I am writing a shell script to track the start&end time of some running programs. I need the script to print both the readable start&end time and the time cost in seconds at last.

To calculate the cost, I write something like this

START=$(date +%s)
# ................
END=$(date +%s)
DIFF=$(( $END - $START ))
echo "Start Time: $START"  >> $LOGFILE 2>&1
echo "End Time: $END" >> $LOGFILE 2>&1
echo "Running time: $DIFF seconds"  >> $LOGFILE 2>&1

This works for calculation, but the $START and $END can only be printed as number of seconds.
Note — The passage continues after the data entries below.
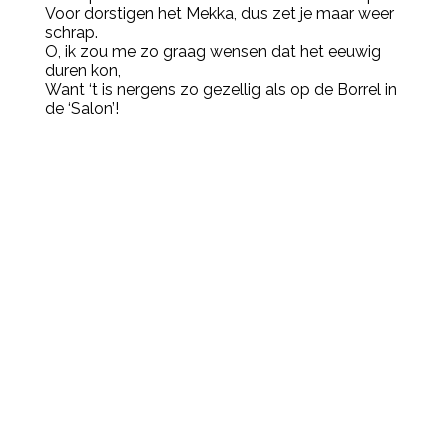
Voor dorstigen het Mekka, dus zet je maar weer
schrap.
O, ik zou me zo graag wensen dat het eeuwig
duren kon,
Want ‘t is nergens zo gezellig als op de Borrel in
de ‘Salon’!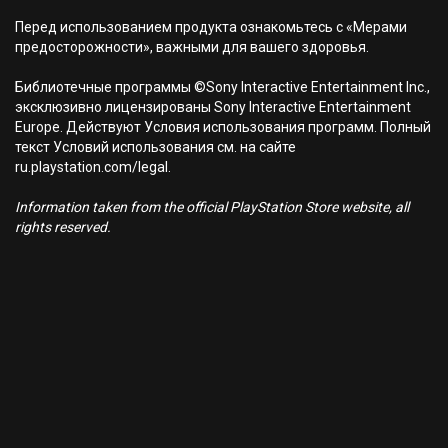
Перед использованием продукта ознакомьтесь с «Мерами
предосторожности», важными для вашего здоровья.
Библиотечные программы ©Sony Interactive Entertainment Inc.,
эксклюзивно лицензированы Sony Interactive Entertainment
Europe. Действуют Условия использования программ. Полный
текст Условий использования см. на сайте
ru.playstation.com/legal.
Information taken from the official PlayStation Store website, all
rights reserved.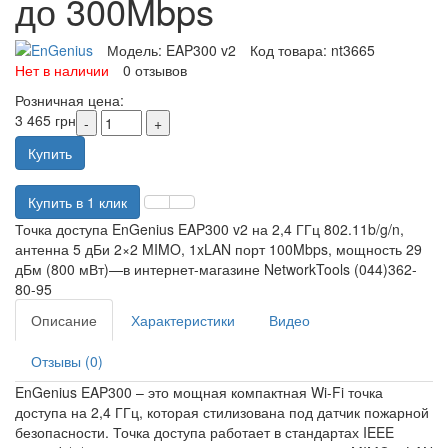
до 300Mbps
Модель:
EAP300 v2
Код товара:
nt3665
Нет в наличии
0 отзывов
Розничная цена:
3 465 грн
Купить
Купить в 1 клик
Точка доступа EnGenius EAP300 v2 на 2,4 ГГц 802.11b/g/n,
антенна 5 дБи 2×2 MIMO, 1xLAN порт 100Mbps, мощность 29
дБм (800 мВт)—в интернет-магазине NetworkTools (044)362-
80-95
Описание
Характеристики
Видео
Отзывы (0)
EnGenius EAP300 – это мощная компактная Wi-Fi точка
доступа на 2,4 ГГц, которая стилизована под датчик пожарной
безопасности. Точка доступа работает в стандартах IEEE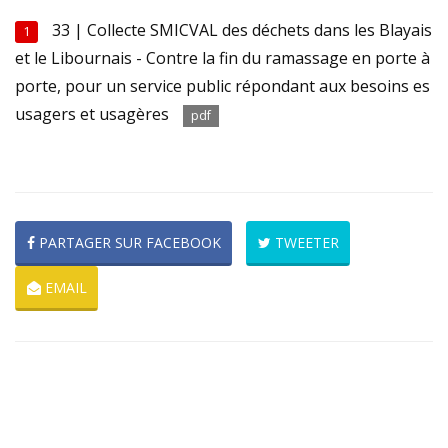
33 | Collecte SMICVAL des déchets dans les Blayais
1
et le Libournais - Contre la fin du ramassage en porte à
porte, pour un service public répondant aux besoins es
usagers et usagères
pdf
PARTAGER SUR FACEBOOK
TWEETER
EMAIL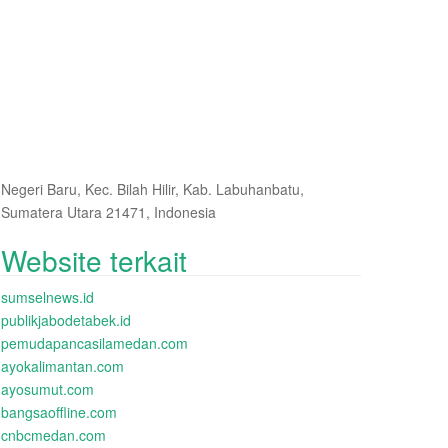
Negeri Baru, Kec. Bilah Hilir, Kab. Labuhanbatu,
Sumatera Utara 21471, Indonesia
Website terkait
sumselnews.id
publikjabodetabek.id
pemudapancasilamedan.com
ayokalimantan.com
ayosumut.com
bangsaoffline.com
cnbcmedan.com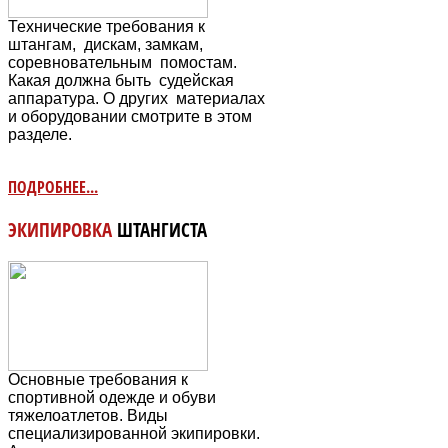
Технические требования к
штангам, дискам, замкам,
соревновательным
помостам.
Какая должна быть судейская
аппаратура. О других материалах
и оборудовании смотрите в этом
разделе.
ПОДРОБНЕЕ...
ЭКИПИРОВКА
ШТАНГИСТА
Основные требования к
спортивной одежде и обуви
тяжелоатлетов. Виды
специализированной экипировки.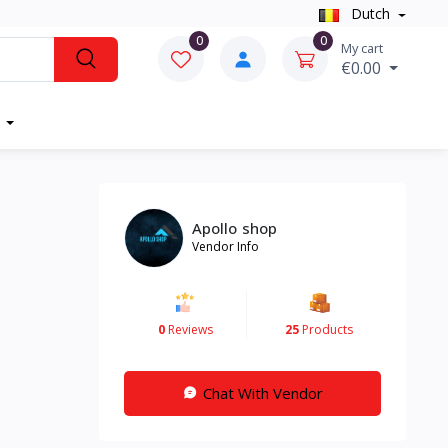
Dutch
0
0
My cart
€0.00
Apollo shop
Vendor Info
0
Reviews
25
Products
Chat With Vendor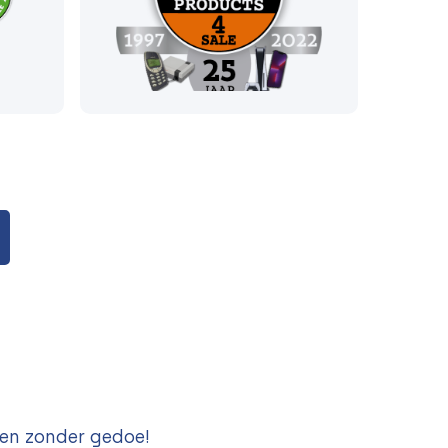
 en zonder gedoe!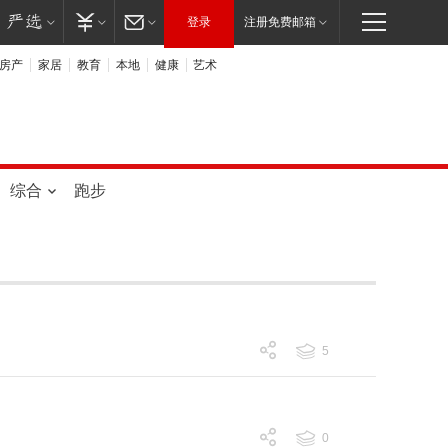
登录
注册免费邮箱
房产
家居
教育
本地
健康
艺术
综合
跑步
5
跟帖 5
0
It's able to print readable date format if I define them like below

START=$(date +%c)
END=$(date +%c)

However, DIFF=$(( $END - $START )) doesn't work for them any more.

Therefore, I'm wondering if there're any solutions in shell script so that I can both print the date in defined format and do some calculations with them.

BTW, I am using AIX.

Answer 1

You can use date -d @Seconds to convert seconds to date. eg:

 $ date +%s
     1377095983
 $ date -d @1377095983
     Wed Aug 21 20:09:43 IST 2013

Answer 2

If you have GNU date, you can use the epoch time

date -d @$START +%c

Otherwise, do

read start start_display < <(date +"%s %c")
# ...
read end end_display < <(date +"%s %c")
diff=$(( $end - $start ))
echo "Start time: $start_display"

If you're not using a shell capable of process substitution,

set -- $(date +"%s %c")
start=$1; shift
start_display=$*

If you use bash, take advantage of the builtin $SECONDS variable, which starts at zero for a new bash process and increments each second.

start_display=$(date)
# ...
echo "Start Time: $start_display"
echo "End Time: $(date)"
echo "Running time: $SECONDS seconds"